EXERCISE – The listing below has to be output exactly as given, less its pictures.

THE DATA –
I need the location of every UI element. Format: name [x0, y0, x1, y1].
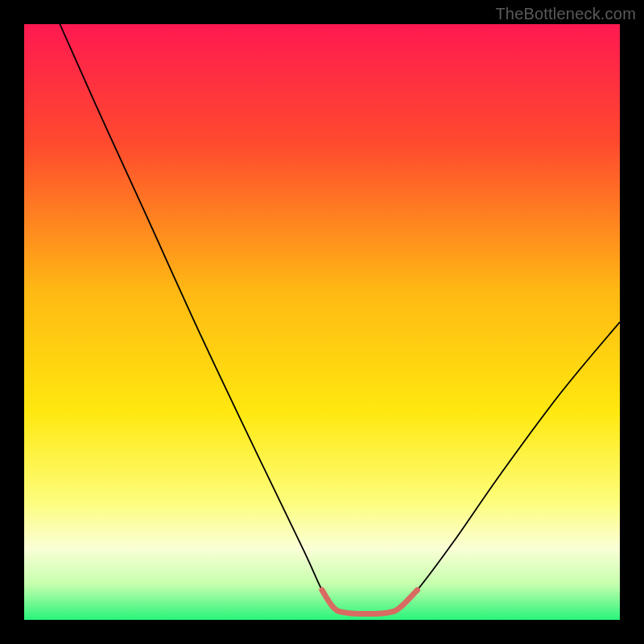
watermark-label: TheBottleneck.com	[495, 5, 636, 23]
chart-svg	[24, 24, 620, 620]
plot-area	[24, 24, 620, 620]
gradient-background	[24, 24, 620, 620]
stage: TheBottleneck.com	[0, 0, 644, 644]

ANSWER –
I need the location of every UI element. Format: name [x0, y0, x1, y1].
watermark-label: TheBottleneck.com	[495, 5, 636, 23]
chart-svg	[24, 24, 620, 620]
plot-area	[24, 24, 620, 620]
gradient-background	[24, 24, 620, 620]
stage: TheBottleneck.com	[0, 0, 644, 644]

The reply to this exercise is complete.